Write out the data exactly as given, dropping every picture.

───── Given records

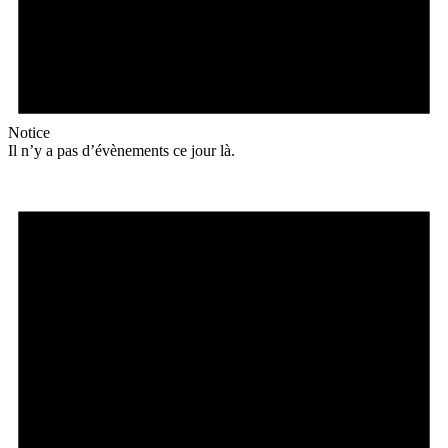
Notice
Il n’y a pas d’évènements ce jour là.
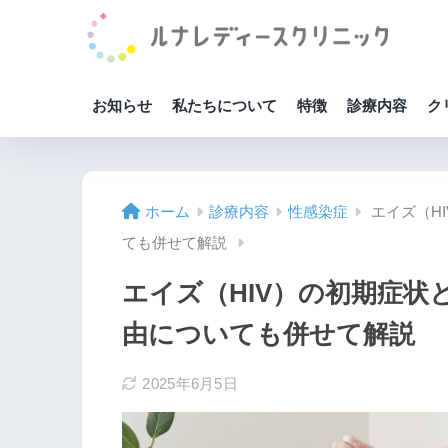
お知らせ
私たちについて
特徴
診療内容
ク
ホーム
診療内容
性感染症
エイズ（H
ても併せて解説
エイズ（HIV）の初期症
由についても併せて解説
2025年6月5日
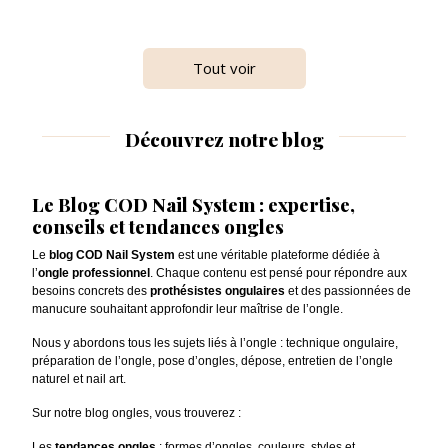
Tout voir
Découvrez notre blog
Le Blog COD Nail System : expertise,
conseils et tendances ongles
Le
blog COD Nail System
est une véritable plateforme dédiée à
l’
ongle professionnel
. Chaque contenu est pensé pour répondre aux
besoins concrets des
prothésistes ongulaires
et des passionnées de
manucure souhaitant approfondir leur maîtrise de l’ongle.
Nous y abordons tous les sujets liés à l’ongle : technique ongulaire,
préparation de l’ongle, pose d’ongles, dépose, entretien de l’ongle
naturel et nail art.
Sur notre blog ongles, vous trouverez :
Les
tendances ongles
: formes d’ongles, couleurs, styles et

──────────

Reply to the exercise ::
Notice
Il n’y a pas d’évènements ce jour là.
お知らせ
私たちについて
特徴
診療内容
ク
ホーム
診療内容
性感染症
エイズ（H
ても併せて解説
エイズ（HIV）の初期症
由についても併せて解説
2025年6月5日
Tout voir
Découvrez notre blog
Le Blog COD Nail System : expertise,
conseils et tendances ongles
Le
blog COD Nail System
est une véritable plateforme dédiée à
l’
ongle professionnel
. Chaque contenu est pensé pour répondre aux
besoins concrets des
prothésistes ongulaires
et des passionnées de
manucure souhaitant approfondir leur maîtrise de l’ongle.
Nous y abordons tous les sujets liés à l’ongle : technique ongulaire,
préparation de l’ongle, pose d’ongles, dépose, entretien de l’ongle
naturel et nail art.
Sur notre blog ongles, vous trouverez :
Les
tendances ongles
: formes d’ongles, couleurs, styles et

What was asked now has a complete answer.